> WHAT THE TASK REQUIRES: From the entries below, pull out each line where "Marbæk" appears.
START SOURCE DATA
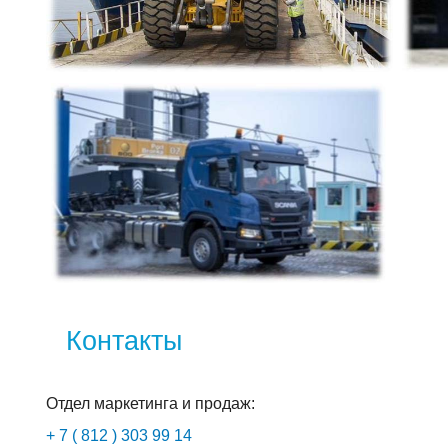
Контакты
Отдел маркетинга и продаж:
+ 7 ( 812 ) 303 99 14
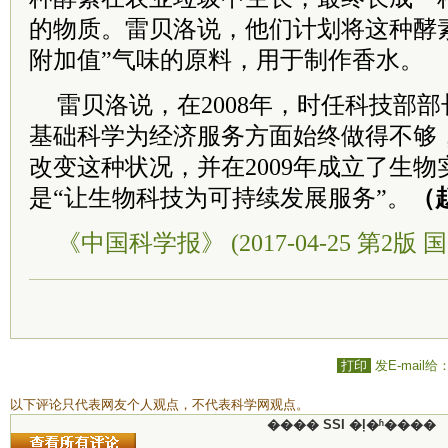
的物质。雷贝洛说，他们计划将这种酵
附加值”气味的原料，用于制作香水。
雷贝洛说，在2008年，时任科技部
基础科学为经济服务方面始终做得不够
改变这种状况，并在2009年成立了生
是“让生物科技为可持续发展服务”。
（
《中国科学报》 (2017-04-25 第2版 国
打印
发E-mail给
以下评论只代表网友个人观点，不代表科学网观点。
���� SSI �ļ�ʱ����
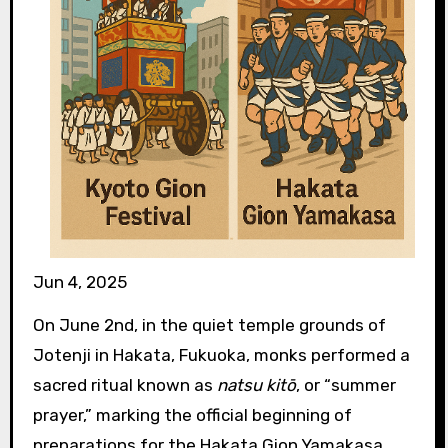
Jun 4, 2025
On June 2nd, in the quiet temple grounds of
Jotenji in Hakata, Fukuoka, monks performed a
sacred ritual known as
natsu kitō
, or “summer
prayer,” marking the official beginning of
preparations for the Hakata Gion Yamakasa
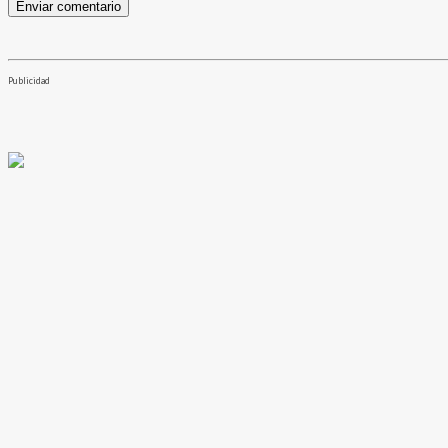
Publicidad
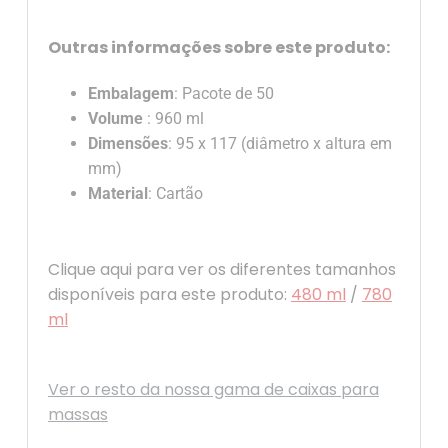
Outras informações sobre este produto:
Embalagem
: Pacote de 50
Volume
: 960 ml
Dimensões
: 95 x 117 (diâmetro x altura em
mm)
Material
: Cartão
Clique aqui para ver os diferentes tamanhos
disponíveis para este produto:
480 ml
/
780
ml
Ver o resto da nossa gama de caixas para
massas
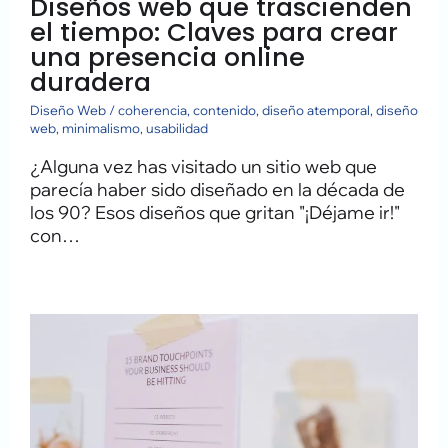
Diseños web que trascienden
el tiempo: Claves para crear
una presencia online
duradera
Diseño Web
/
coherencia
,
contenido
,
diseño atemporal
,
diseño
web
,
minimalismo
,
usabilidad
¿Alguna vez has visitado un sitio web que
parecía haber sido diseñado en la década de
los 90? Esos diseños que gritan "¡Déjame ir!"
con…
END SOURCE DATA
START SOURCE DATA
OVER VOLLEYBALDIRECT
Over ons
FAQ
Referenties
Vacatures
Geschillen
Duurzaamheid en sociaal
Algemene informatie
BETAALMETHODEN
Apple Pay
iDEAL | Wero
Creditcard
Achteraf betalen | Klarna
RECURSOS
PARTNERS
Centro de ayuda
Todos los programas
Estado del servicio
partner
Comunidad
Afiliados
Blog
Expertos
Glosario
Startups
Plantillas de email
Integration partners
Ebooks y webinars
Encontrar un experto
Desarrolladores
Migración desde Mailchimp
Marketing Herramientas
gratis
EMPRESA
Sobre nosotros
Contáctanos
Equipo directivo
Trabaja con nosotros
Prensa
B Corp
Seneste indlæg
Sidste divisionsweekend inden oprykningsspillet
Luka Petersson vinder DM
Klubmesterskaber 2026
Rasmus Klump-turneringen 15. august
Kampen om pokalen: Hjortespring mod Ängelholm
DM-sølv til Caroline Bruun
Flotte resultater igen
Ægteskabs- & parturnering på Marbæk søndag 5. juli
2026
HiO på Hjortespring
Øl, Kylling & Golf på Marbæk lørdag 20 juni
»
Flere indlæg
END SOURCE DATA
> TASK RESULT:
Ægteskabs- & parturnering på Marbæk søndag 5. juli
Øl, Kylling & Golf på Marbæk lørdag 20 juni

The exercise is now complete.